I don't count them out but it's a steep climb.

I've got my eye on their stock just in case this looks like it might turn into something like Apple in the 90s.

[–] AmbiguousProps@lemmy.today 2 points 2 days ago

It's going to take a long while for them to come back especially since they plan on laying off a huge amount of their engineers.

[–] Zorsith@lemmy.blahaj.zone 3 points 3 days ago

From what I've heard, the main thing modern Intel really excels at is hardware video encoding.

[–] Knossos@lemmy.world 15 points 3 days ago

Sounds about right. I was a die hard fan of Intel for years. I upgraded my PC this year and I picked AMD for the first time in my life. Looking at the scathing reviews and performance tables, it is an insane choice to pick Intel.

[–] some_guy@lemmy.sdf.org 4 points 3 days ago

The hit wasn’t Apple leaving them. That was a small part of their business.
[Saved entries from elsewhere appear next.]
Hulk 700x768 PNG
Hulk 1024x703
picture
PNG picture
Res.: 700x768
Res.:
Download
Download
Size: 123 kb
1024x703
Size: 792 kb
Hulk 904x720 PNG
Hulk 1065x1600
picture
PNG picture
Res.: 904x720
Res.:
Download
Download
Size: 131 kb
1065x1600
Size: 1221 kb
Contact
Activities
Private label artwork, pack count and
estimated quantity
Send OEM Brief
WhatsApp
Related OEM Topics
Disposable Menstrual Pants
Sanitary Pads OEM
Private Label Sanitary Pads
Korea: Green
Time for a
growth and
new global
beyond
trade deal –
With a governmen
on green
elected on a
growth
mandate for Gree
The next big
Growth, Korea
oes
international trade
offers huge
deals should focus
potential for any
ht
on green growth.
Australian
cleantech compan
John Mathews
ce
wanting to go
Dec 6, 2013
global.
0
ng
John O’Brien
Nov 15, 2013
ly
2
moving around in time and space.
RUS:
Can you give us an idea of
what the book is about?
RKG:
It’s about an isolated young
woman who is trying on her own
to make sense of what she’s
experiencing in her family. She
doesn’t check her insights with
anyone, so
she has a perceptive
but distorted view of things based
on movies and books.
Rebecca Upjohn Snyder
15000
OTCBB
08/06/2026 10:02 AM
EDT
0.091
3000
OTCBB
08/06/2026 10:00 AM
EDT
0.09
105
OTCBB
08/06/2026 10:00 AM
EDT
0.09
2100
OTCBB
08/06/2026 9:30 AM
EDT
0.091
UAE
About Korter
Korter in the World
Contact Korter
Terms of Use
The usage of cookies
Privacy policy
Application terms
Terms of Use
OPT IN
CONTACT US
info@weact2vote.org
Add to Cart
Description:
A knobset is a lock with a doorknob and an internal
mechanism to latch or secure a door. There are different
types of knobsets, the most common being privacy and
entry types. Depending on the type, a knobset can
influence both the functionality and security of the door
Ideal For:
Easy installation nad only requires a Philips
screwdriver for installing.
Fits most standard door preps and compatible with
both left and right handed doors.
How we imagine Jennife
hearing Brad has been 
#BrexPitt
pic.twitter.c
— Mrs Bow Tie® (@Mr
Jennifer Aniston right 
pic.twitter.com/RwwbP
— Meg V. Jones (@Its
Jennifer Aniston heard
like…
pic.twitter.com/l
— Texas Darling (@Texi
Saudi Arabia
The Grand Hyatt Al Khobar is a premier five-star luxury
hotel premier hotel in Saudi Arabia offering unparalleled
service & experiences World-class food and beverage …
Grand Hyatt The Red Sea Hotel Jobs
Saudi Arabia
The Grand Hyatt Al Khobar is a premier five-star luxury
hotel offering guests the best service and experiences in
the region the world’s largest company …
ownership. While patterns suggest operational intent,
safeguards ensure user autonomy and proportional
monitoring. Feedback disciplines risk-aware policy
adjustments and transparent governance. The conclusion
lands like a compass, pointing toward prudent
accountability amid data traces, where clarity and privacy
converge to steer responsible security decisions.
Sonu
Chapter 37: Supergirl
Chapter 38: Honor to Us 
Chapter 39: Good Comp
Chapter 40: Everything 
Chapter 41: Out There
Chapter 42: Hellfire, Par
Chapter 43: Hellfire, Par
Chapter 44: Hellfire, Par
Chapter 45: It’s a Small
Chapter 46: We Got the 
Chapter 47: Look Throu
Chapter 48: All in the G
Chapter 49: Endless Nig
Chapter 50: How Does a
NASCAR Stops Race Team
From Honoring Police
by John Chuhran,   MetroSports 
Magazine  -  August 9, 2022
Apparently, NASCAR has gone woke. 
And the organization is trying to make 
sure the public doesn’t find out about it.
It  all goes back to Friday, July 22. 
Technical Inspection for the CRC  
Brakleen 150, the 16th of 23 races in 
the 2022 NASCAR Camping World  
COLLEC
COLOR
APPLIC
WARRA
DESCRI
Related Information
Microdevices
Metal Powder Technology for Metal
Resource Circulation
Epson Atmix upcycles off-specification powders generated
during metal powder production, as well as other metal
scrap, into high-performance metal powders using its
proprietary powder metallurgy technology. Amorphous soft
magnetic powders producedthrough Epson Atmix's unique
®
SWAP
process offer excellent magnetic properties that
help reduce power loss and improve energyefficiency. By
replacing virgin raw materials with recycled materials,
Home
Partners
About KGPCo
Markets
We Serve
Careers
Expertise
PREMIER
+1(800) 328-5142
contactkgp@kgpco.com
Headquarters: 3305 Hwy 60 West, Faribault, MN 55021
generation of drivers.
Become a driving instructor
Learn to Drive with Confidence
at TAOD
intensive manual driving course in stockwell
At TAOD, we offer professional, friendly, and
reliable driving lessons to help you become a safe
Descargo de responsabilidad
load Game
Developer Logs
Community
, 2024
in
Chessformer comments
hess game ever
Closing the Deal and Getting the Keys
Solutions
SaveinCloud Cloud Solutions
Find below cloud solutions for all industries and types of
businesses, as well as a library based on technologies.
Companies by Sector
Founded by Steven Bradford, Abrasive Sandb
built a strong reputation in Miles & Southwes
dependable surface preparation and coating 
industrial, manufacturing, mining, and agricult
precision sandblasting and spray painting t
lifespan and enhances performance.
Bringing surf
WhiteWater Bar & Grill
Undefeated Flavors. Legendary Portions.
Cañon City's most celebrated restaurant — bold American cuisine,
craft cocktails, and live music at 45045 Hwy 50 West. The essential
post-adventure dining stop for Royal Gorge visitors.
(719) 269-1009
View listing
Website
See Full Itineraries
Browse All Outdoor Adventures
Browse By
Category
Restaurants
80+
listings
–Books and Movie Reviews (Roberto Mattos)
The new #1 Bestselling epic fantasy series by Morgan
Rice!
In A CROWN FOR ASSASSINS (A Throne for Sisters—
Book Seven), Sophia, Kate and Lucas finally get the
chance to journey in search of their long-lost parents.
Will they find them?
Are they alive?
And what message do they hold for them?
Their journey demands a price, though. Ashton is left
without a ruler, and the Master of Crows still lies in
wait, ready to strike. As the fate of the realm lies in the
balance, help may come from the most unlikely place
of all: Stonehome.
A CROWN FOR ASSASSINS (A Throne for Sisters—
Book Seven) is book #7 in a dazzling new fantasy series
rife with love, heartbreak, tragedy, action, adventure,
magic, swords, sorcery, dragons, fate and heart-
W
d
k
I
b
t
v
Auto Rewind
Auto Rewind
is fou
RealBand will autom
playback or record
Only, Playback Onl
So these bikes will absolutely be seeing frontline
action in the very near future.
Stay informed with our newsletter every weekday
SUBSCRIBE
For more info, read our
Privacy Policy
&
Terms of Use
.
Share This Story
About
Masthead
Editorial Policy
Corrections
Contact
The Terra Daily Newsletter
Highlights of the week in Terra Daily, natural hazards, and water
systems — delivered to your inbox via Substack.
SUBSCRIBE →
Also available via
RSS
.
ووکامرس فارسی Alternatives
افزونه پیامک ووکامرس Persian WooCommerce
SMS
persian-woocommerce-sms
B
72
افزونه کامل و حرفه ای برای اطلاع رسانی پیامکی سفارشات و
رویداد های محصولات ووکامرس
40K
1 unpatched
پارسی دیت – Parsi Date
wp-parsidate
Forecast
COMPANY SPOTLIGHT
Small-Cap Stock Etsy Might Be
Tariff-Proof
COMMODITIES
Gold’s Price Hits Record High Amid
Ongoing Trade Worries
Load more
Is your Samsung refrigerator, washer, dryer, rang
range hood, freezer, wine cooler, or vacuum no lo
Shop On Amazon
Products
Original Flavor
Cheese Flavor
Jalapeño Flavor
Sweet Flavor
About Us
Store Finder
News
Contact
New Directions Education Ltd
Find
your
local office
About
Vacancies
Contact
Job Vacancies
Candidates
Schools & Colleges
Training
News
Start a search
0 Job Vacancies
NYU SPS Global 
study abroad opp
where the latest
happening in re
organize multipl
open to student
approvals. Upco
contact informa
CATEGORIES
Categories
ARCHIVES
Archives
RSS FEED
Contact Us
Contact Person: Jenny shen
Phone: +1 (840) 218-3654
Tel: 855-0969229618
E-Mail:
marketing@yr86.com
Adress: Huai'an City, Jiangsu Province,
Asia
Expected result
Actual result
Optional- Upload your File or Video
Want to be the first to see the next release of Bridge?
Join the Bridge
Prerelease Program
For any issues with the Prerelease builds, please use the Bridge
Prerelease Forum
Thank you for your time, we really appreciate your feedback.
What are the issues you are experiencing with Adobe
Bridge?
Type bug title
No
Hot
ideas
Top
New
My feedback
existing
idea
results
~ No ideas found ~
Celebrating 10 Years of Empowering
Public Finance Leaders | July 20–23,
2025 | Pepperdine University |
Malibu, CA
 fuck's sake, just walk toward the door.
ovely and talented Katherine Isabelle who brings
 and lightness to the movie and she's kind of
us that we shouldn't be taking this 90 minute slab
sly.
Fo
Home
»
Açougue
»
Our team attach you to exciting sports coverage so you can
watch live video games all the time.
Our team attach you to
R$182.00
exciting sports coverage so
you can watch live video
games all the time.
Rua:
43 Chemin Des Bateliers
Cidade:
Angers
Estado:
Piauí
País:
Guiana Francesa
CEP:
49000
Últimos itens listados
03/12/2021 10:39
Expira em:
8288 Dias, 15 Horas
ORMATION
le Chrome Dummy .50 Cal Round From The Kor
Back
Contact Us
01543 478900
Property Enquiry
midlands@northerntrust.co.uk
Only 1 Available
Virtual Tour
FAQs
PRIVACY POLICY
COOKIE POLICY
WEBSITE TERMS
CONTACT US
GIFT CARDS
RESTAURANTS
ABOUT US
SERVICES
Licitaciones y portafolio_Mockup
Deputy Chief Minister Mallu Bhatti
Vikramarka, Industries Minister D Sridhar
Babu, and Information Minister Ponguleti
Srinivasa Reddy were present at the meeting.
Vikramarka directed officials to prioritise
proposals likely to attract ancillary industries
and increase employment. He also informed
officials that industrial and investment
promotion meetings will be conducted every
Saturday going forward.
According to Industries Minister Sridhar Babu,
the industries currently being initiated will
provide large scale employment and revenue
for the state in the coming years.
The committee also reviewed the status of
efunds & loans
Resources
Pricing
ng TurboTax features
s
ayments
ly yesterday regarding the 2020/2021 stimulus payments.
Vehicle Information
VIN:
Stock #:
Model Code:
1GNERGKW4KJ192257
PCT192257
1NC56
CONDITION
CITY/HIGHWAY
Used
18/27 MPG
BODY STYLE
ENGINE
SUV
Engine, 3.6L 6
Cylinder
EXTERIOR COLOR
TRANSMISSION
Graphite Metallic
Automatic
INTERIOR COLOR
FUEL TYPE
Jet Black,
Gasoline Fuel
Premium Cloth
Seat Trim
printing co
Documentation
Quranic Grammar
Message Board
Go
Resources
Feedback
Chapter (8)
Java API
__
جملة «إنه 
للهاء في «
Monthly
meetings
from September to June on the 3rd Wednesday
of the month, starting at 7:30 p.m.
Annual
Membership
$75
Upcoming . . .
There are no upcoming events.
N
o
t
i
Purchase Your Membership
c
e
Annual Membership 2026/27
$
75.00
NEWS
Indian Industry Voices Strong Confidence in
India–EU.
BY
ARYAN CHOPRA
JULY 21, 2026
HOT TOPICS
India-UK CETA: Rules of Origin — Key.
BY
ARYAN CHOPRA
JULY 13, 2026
The failure was getting in on mobile when they had the chance. They could have diversified and they didn’t, so when AMD came to eat their lunch, they had no fallback and now way to catch up.

[–] jj4211@lemmy.world 4 points 2 days ago

Apple probably didn't move the needle, at least in any market Intel was actually in.

Intel's deep woes began around 2016, when TSMC got ahead of them fab-wise and Intel stuck with in-house. Not a little ahead, years ahead and mostly a branding exercise to assert equivalence ("Intel 7" was just 10nm rebranded, and on the current 3nm front, TSMCs 3nm is over 50% more dense than Intel's claimed "Intel 3".).

At roughly the same time AMD did Zen, coming out of a long bad microarchitectural design.

Intel basically invested on trying to branch out in unproven directions rather than focusing on actually salvaging their core business. Intel partners were given huge budgets to try Intel's wacky ideas no one asked for and burdened Intel CPUs with trying to have a built in FPGA or HPC fabric or phase change memory sticks. They thought if they could make a rack of cpu sockets, memory, and I/O that could be freely reassociated they would have a gold mine, despite no one really wanting that (software does fine with traditional setup).

Then to just utterly drive things home, NVIDIA comes and every IT budget is busy throwing every last dollar they have at GPUs with as little as possible spared for enabling components, like CPUs.